Mia moglie ha sempre nascosto il tatuaggio sulla spalla, finché uno sconosciuto non l’ha riconosciuto in un supermercato.

Siamo stati sposati per 12 anni, e c’è una cosa che mia moglie non mi ha mai spiegato.

Il tatuaggio sulla sua spalla sinistra.

Non era grande. Solo un piccolo simbolo nero, grande quanto un’unghia. Un segno semplice che, a guardarlo da vicino, sembrava quasi una piccola stella storta.

La maggior parte delle persone non l’aveva mai notata, ma io sì.

Quando si ama qualcuno abbastanza a lungo, si finisce per notare le cose che quella persona cerca di nascondere.

Ogni volta che le chiedevo del tatuaggio, Emily sorrideva con quel suo sorriso delicato, quello che usava quando voleva concludere una conversazione senza sembrare scortese.

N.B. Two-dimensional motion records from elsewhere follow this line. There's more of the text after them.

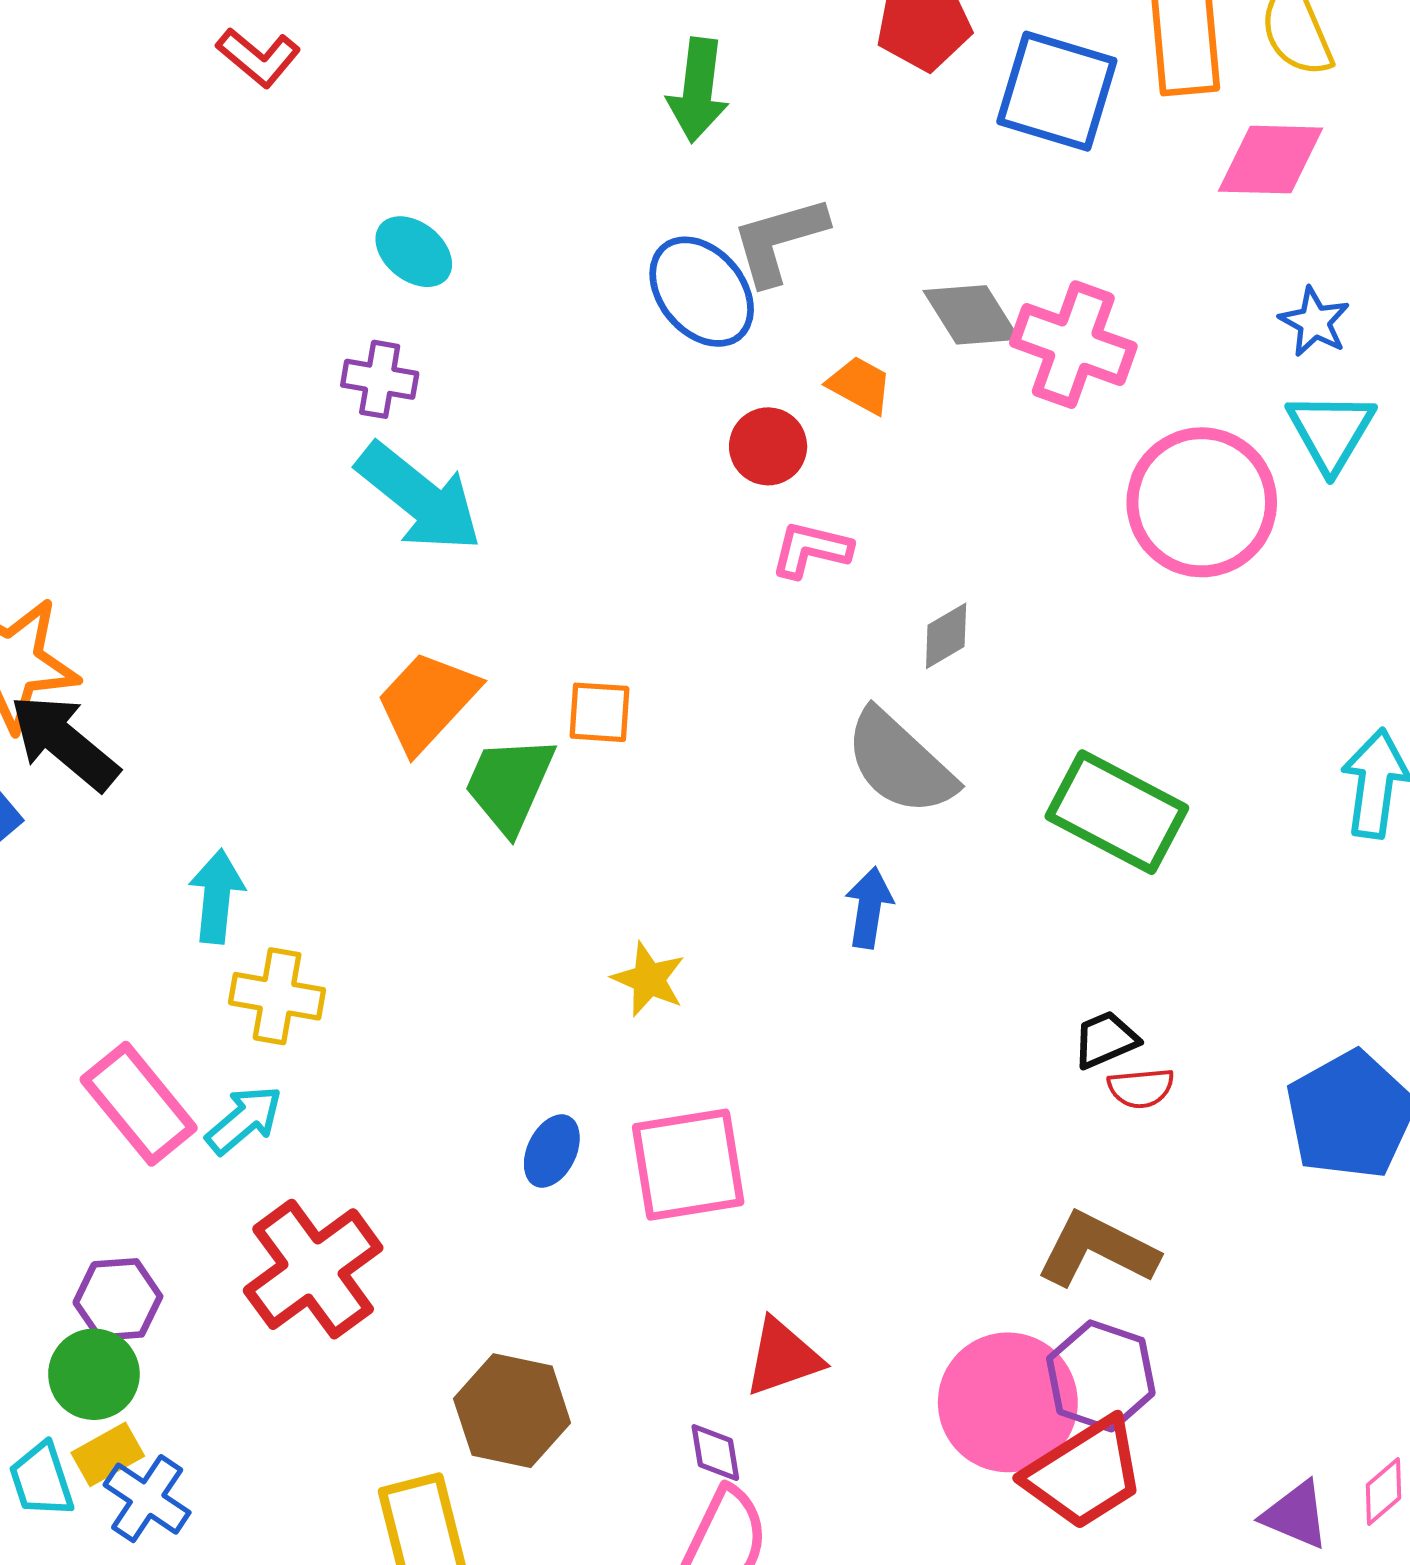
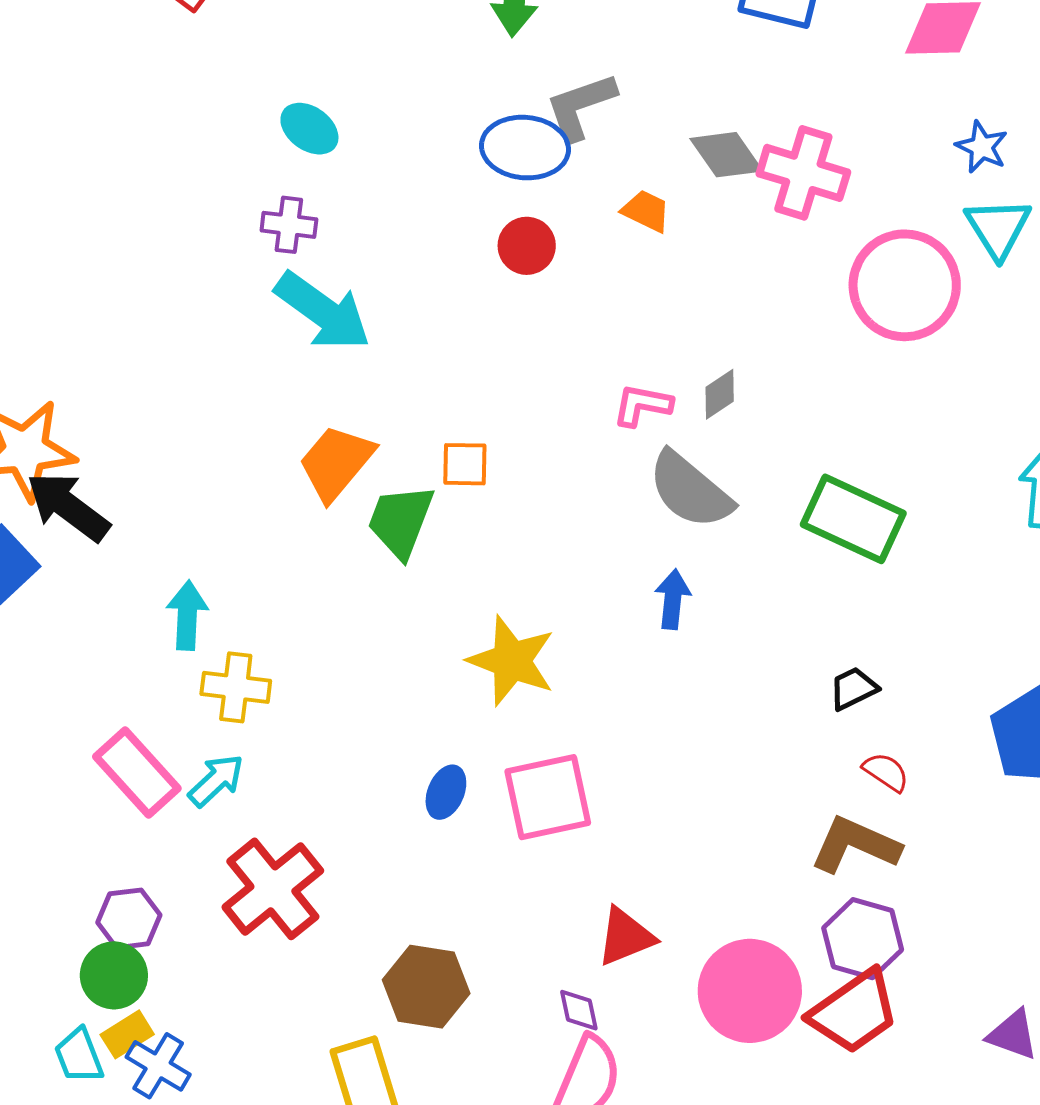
blue ellipse: (702, 292) -> (525, 148), turned -42
red circle: (768, 446) -> (527, 246), moved
pink L-shape: (811, 550) -> (642, 405), moved
yellow star: (649, 979) -> (512, 661), size x1.6
red semicircle: (1141, 1088) -> (886, 772), moved, turned -138
pink circle: (1008, 1402) -> (750, 991), moved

“Risale a molto tempo fa”, disse.

Poi mi dava un bacio sulla guancia, cambiava argomento o indicava qualcosa che bruciava sul fornello. E finiva lì. La conversazione terminava in quel punto.

Emily era sincera su quasi tutto. Mi diceva quando era arrabbiata, quando aveva paura, quando le mancava sua madre, quando il lavoro la opprimeva, quando ero fastidioso e quando le dimostravo affetto.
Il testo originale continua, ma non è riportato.